# Question #2



## Johnturner (Sep 8, 2019)

Enclosed are two pics of a future hollow form. I want to hollow it out then put a collar on it.
How do you put on a collar? Can anyone ID the wood? The wet is thin CA.

John


----------



## DKMD (Sep 8, 2019)

Collars can be onset or onlay depending on the look you’re after. I usually hollow the piece and make sure the walls of the opening are straight... leave it in the chuck.

In a separate chuck, I’ll turn the back side of collar blank and test the fit to the hollow form. Once I’ve got a good fit, I’ll remove the collar from the chuck and glue it into the opening on the hollowform.

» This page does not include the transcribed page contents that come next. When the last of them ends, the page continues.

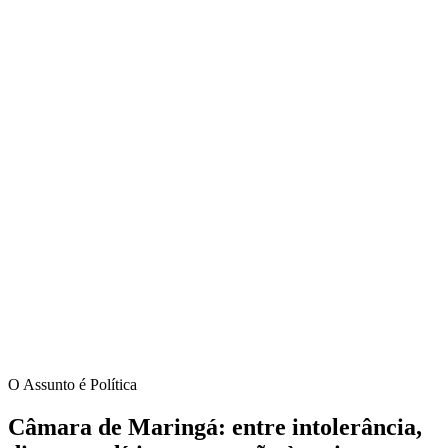
O Assunto é Política
Câmara de Maringá: entre intolerância,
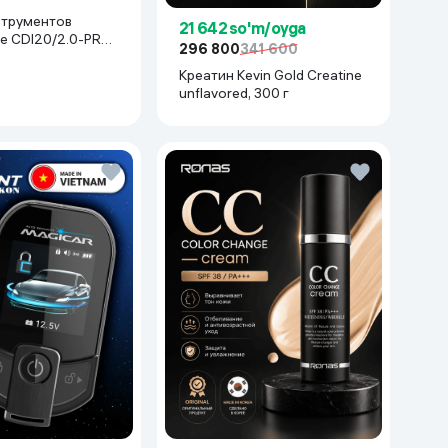
струментов
21 642 so'm/oyga
e CDI20/2.0-PRO-
296 800
341 600
асный
Креатин Kevin Gold Creatine
unflavored, 300 г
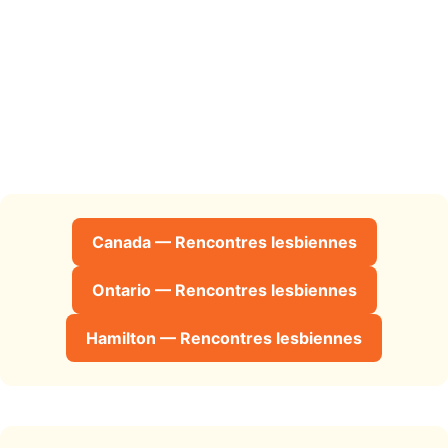
Canada — Rencontres lesbiennes
Ontario — Rencontres lesbiennes
Hamilton — Rencontres lesbiennes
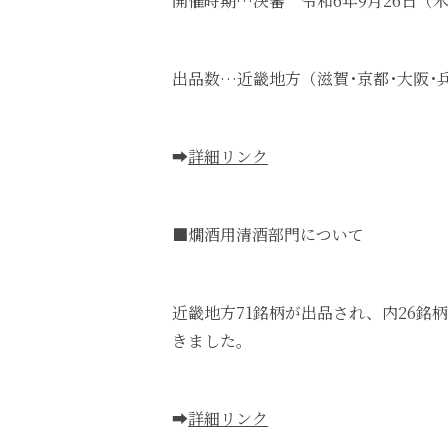
開催時期…決審 令和6年9月26日（
出品数…近畿地方（滋賀･京都･大阪･
➡
詳細リンク
■燗酒用清酒部門について
近畿地方71銘柄が出品され、内26
きました。
➡
詳細リンク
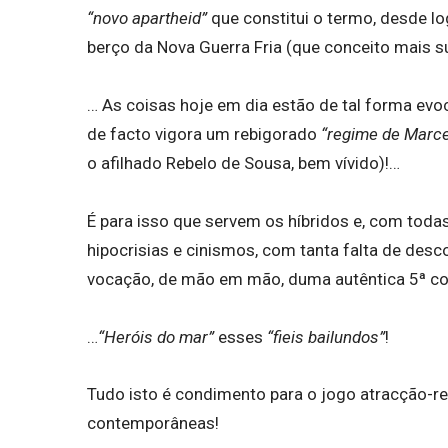
“novo apartheid”
que constitui o termo, desde l
berço da Nova Guerra Fria (que conceito mais s
… As coisas hoje em dia estão de tal forma ev
de facto vigora um rebigorado
“regime de Marce
o afilhado Rebelo de Sousa, bem vívido)!…
É para isso que servem os híbridos e, com tod
hipocrisias e cinismos, com tanta falta de desc
vocação, de mão em mão, duma autêntica 5ª co
…
“Heróis do mar”
esses
“fieis bailundos”
!
Tudo isto é condimento para o jogo atracção-r
contemporâneas!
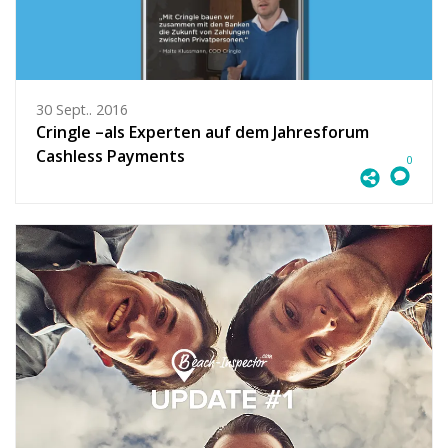
30 Sept.. 2016
Cringle –als Experten auf dem Jahresforum
Cashless Payments
0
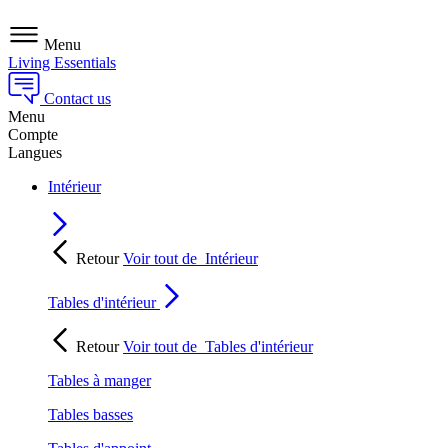
Menu
Living Essentials
Contact us
Menu
Compte
Langues
Intérieur
Retour
Voir tout de
Intérieur
Tables d'intérieur
Retour
Voir tout de
Tables d'intérieur
Tables à manger
Tables basses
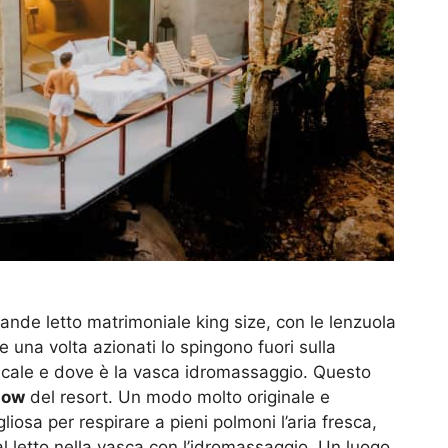
grande letto matrimoniale king size, con le lenzuola
e una volta azionati lo spingono fuori sulla
opicale e dove è la vasca idromassaggio. Questo
low
del resort. Un modo molto originale e
liosa per respirare a pieni polmoni l’aria fresca,
al letto nella vasca con l’idromassaggio. Un luogo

Then I’ll turn the top side of the collar before reversing the piece to finish the bottom of the hollowform.

Reactions: Agree 1 | Informative 1


----------



## gman2431 (Sep 8, 2019)

First I would hollow it, then put a collar on it. 

Is that your final shape? Appears to be a ton of tool marks... 

Do you have a better pic of the wood? Pretty far away to make a guess.. what do you believe it is?

How do you plan to hollow this piece?


----------



## William Tanner (Sep 8, 2019)

I do it the same way David. All good questions Cody. John. I was lucky to have a friend invite me into his shop and show me the ropes. I just took my photo tent down today but this is the piece he and I worked on together. A collaboration of sorts.

Reactions: Like 4


----------



## TimR (Sep 8, 2019)

Good info so far John. You may know this but if you aren’t taking away enough stock to remove the CA stain, it may affect final piece.
A tip many follow is to apply shellac or other sealer on area where you plan to use CA. It will then turn away much better.


----------



## Johnturner (Sep 8, 2019)

Thanks guys= it is in process - more work to be done - near final shape but more to go.
Tim good tip on the CA.
Doc: Not sure what you mean by onset or onlay?


----------



## David Hill (Sep 8, 2019)

Onset— just apply to the surface.
Onlay— like inlay— you cut a groove for it to be in.

Correct me if I’m mistaken.

Good questions.
Better photo of wood. Is it: hard? Soft? Have a scent? Make curlies or dust?


----------



## William Tanner (Sep 9, 2019)

John keep us in the loop on your project. Thanks. Bill


----------